## TASK STATEMENT
Look through the material beneath and copy each line with the word "Trax".

## INPUT MATERIAL
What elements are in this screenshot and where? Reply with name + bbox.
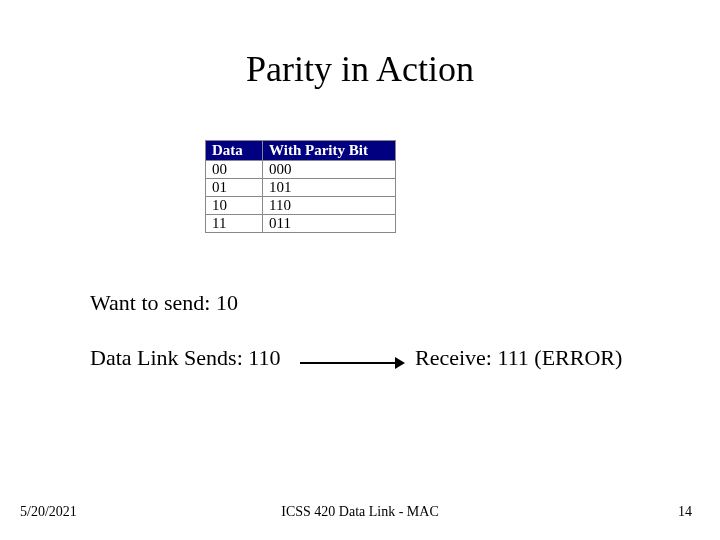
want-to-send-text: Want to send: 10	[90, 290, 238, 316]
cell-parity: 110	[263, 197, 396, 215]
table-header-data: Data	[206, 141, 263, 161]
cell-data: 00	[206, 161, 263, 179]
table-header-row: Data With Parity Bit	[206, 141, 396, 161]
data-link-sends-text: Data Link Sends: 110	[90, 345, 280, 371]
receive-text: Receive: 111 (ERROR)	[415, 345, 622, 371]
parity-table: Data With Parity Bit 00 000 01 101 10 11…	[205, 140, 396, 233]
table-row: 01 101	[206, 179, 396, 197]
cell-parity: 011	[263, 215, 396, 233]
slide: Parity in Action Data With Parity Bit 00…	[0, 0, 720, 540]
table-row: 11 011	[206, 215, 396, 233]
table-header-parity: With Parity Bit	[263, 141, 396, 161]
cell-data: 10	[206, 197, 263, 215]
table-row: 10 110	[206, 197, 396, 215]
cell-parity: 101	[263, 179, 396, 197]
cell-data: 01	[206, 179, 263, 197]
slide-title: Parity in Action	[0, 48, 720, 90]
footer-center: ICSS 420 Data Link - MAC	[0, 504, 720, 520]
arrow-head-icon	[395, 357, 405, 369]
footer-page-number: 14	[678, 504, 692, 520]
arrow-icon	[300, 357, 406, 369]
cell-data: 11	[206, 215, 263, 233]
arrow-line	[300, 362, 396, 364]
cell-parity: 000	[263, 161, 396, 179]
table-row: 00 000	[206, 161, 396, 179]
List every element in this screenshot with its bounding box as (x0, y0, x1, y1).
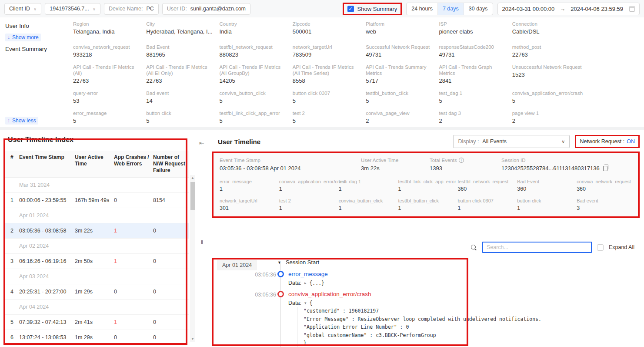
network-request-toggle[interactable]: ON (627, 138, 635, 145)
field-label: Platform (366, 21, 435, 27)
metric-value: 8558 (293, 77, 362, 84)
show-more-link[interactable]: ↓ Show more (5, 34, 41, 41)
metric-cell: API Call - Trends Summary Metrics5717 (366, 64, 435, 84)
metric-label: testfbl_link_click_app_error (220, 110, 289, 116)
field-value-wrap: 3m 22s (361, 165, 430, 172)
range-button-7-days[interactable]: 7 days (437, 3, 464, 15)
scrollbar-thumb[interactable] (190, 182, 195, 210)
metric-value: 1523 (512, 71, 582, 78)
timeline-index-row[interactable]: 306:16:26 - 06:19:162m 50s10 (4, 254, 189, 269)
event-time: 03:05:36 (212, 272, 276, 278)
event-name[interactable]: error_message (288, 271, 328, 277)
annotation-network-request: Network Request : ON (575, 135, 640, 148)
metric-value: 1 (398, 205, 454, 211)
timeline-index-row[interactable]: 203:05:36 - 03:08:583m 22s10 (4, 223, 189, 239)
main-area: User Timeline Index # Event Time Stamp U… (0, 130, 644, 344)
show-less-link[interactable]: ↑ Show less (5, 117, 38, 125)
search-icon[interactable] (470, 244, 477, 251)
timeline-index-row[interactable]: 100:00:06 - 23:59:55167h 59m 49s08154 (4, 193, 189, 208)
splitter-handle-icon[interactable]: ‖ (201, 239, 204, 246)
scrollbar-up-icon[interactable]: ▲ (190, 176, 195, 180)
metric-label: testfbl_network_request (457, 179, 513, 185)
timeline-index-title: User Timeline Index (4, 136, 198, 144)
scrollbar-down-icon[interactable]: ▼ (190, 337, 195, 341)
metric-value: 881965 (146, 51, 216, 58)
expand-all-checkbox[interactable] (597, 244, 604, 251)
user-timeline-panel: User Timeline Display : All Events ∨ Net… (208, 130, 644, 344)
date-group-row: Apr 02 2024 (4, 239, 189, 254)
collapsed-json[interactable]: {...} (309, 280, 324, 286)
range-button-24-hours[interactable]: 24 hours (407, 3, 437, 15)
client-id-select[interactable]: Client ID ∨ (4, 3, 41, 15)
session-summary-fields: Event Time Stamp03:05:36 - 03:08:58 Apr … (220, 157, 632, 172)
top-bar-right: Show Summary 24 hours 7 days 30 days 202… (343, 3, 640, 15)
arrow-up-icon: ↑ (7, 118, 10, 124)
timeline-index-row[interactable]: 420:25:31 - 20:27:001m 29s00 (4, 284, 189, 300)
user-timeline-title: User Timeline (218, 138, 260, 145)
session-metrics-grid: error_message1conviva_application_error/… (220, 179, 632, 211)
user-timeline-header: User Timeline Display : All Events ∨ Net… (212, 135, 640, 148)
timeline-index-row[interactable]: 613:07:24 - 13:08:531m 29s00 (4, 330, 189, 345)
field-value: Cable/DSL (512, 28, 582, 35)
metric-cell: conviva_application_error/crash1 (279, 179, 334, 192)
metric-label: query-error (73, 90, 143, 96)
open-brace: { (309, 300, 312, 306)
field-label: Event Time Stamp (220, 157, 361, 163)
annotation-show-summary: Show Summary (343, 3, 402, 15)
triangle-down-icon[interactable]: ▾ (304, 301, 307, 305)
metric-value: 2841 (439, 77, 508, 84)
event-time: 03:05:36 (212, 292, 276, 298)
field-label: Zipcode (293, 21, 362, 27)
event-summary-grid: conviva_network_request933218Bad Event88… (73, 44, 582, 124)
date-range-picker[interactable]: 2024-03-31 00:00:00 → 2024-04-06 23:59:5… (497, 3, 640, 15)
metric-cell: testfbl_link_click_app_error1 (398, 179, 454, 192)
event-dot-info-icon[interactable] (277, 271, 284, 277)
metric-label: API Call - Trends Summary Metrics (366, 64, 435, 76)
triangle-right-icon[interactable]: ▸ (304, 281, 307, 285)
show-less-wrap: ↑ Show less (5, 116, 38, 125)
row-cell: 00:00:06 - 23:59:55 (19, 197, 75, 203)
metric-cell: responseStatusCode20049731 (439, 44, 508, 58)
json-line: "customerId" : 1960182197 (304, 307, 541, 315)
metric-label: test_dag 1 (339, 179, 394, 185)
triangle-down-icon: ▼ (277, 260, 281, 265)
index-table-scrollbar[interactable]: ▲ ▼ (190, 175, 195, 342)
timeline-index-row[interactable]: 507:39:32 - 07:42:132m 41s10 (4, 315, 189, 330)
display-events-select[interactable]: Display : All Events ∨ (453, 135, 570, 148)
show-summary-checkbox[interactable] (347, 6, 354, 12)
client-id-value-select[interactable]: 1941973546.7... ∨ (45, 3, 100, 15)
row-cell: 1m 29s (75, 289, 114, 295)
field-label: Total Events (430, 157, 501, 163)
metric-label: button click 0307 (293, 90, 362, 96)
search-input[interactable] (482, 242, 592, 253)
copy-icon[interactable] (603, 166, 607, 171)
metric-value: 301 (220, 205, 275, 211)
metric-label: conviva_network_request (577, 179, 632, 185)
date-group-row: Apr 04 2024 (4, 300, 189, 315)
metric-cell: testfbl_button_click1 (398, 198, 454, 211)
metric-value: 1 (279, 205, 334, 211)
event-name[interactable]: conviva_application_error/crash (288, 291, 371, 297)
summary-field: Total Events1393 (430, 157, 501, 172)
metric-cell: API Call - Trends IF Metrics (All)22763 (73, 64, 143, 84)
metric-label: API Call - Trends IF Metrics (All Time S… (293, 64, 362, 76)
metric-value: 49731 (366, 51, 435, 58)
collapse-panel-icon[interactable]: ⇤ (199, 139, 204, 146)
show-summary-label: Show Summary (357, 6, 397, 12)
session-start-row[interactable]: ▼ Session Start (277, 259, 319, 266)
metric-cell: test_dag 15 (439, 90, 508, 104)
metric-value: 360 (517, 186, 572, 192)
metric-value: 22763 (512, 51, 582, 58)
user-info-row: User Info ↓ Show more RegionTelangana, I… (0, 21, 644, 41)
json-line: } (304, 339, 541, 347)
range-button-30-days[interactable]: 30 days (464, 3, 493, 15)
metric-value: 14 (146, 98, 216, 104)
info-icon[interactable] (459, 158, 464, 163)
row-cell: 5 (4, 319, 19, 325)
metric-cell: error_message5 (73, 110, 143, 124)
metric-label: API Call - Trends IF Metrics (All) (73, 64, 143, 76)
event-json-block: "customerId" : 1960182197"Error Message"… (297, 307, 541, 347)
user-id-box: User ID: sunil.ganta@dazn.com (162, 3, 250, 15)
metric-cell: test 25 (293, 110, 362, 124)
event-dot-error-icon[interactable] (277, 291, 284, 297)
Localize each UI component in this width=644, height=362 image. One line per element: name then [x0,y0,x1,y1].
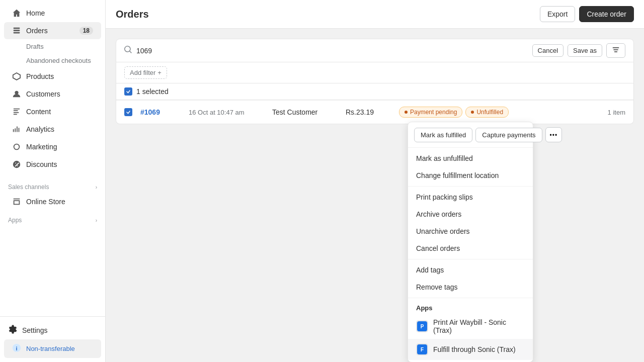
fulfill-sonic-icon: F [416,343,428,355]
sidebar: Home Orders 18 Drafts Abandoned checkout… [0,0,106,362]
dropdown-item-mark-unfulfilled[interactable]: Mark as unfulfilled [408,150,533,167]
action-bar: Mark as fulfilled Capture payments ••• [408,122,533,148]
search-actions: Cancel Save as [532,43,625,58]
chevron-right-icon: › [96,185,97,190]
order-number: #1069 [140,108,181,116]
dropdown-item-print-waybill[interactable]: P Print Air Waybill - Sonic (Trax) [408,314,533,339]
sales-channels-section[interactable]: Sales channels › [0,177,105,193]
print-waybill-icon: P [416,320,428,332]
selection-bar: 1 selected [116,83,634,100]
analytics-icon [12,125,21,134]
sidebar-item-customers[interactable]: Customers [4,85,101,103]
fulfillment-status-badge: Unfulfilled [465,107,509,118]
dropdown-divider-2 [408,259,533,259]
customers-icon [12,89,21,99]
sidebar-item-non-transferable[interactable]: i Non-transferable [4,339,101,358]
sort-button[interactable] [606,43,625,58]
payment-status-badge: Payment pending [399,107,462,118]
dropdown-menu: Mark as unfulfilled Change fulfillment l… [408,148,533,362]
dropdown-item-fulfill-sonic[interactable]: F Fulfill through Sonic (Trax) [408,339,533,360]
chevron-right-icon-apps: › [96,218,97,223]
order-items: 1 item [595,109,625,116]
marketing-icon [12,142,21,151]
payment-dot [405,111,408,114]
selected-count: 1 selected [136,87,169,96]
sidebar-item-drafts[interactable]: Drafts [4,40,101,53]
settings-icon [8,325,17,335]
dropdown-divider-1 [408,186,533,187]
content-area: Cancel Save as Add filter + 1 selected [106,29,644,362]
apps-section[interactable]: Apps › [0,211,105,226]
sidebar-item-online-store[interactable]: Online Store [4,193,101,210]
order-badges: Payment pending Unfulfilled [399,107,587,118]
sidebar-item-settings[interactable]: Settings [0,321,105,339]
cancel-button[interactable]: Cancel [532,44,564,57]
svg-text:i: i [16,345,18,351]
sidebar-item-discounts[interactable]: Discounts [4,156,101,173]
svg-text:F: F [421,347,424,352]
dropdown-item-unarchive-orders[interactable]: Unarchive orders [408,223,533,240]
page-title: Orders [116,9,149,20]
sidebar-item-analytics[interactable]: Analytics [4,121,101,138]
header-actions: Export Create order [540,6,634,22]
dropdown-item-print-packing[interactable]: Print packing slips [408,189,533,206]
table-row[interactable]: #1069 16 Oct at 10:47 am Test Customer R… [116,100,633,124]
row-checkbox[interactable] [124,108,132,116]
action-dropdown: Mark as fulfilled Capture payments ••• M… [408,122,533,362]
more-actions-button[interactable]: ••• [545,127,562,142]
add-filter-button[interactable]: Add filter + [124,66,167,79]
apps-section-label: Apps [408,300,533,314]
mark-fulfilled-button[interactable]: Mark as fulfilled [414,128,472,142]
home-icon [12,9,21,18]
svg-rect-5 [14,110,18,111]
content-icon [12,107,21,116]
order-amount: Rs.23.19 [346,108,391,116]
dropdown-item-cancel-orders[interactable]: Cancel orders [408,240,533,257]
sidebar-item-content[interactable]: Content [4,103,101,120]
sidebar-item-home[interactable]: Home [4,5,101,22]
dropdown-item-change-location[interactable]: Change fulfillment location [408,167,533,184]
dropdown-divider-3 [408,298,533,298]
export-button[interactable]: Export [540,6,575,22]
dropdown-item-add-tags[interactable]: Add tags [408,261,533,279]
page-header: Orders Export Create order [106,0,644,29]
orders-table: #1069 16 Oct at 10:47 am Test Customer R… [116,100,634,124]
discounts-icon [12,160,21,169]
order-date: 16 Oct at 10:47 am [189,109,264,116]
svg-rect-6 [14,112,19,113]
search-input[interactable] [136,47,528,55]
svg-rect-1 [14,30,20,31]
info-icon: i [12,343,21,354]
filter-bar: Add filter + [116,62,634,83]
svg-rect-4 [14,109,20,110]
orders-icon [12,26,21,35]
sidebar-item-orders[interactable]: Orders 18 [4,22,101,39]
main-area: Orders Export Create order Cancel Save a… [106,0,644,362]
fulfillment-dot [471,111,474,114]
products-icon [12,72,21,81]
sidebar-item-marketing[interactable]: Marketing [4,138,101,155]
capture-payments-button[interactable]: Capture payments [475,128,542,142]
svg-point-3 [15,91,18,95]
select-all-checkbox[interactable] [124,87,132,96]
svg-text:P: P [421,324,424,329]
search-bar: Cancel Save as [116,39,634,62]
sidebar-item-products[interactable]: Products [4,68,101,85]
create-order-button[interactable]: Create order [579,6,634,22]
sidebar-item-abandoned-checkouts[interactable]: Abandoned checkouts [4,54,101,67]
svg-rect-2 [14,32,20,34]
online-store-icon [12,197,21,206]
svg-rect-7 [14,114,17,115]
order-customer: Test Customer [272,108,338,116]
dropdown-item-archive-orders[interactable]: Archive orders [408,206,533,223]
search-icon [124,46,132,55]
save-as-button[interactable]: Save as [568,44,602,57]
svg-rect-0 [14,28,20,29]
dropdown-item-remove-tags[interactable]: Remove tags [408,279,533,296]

## WRITTEN RESPONSE
dropdown-item-print-waybill[interactable]: P Print Air Waybill - Sonic (Trax) [408,314,533,339]
dropdown-item-fulfill-sonic[interactable]: F Fulfill through Sonic (Trax) [408,339,533,360]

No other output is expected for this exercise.